### TASK DETAILS
Lines from the line with "Handy und Fahrzeug verbinden" to the line with "Live Beratung" in the entries below, and only those, must be output exactly, with both ends included.

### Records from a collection
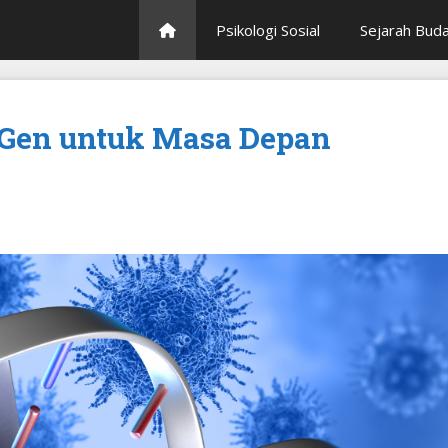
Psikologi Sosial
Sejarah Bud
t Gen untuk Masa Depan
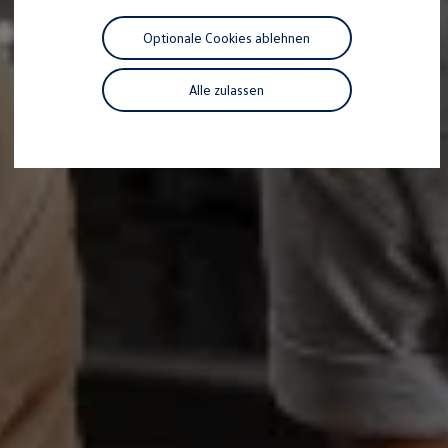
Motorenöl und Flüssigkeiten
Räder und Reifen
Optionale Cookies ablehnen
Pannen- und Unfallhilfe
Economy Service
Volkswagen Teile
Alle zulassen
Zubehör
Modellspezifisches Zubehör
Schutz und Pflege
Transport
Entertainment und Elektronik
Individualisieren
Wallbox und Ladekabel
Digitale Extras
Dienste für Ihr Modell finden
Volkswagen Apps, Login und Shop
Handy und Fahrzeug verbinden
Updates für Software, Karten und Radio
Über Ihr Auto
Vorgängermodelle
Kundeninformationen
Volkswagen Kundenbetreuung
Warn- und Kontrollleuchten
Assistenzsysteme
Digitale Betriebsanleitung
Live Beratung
...
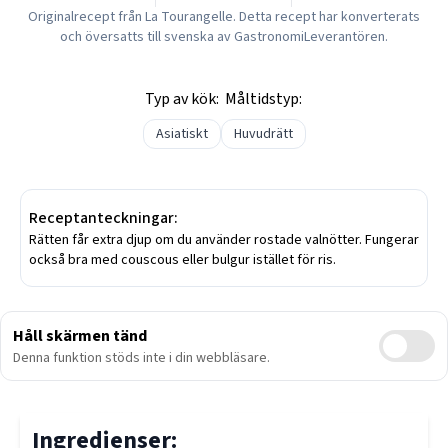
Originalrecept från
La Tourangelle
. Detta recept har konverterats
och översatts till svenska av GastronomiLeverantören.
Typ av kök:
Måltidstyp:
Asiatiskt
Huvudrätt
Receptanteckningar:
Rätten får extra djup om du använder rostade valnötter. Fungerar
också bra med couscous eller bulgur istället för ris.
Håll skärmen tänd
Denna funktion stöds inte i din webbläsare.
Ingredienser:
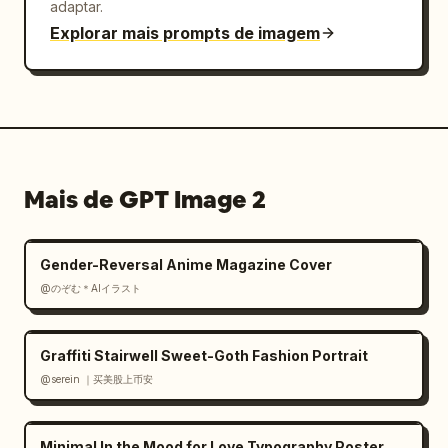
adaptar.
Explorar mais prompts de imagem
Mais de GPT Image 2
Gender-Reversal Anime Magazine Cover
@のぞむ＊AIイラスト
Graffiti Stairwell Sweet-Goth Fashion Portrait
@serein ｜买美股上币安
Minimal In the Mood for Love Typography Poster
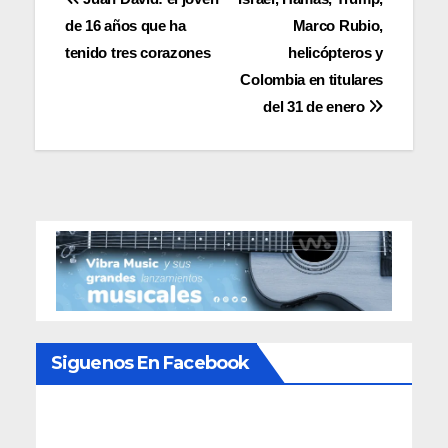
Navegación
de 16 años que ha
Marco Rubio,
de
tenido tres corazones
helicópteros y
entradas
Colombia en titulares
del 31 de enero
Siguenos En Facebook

### ANSWER FOR THIS EXERCISE
Handy und Fahrzeug verbinden
Updates für Software, Karten und Radio
Über Ihr Auto
Vorgängermodelle
Kundeninformationen
Volkswagen Kundenbetreuung
Warn- und Kontrollleuchten
Assistenzsysteme
Digitale Betriebsanleitung
Live Beratung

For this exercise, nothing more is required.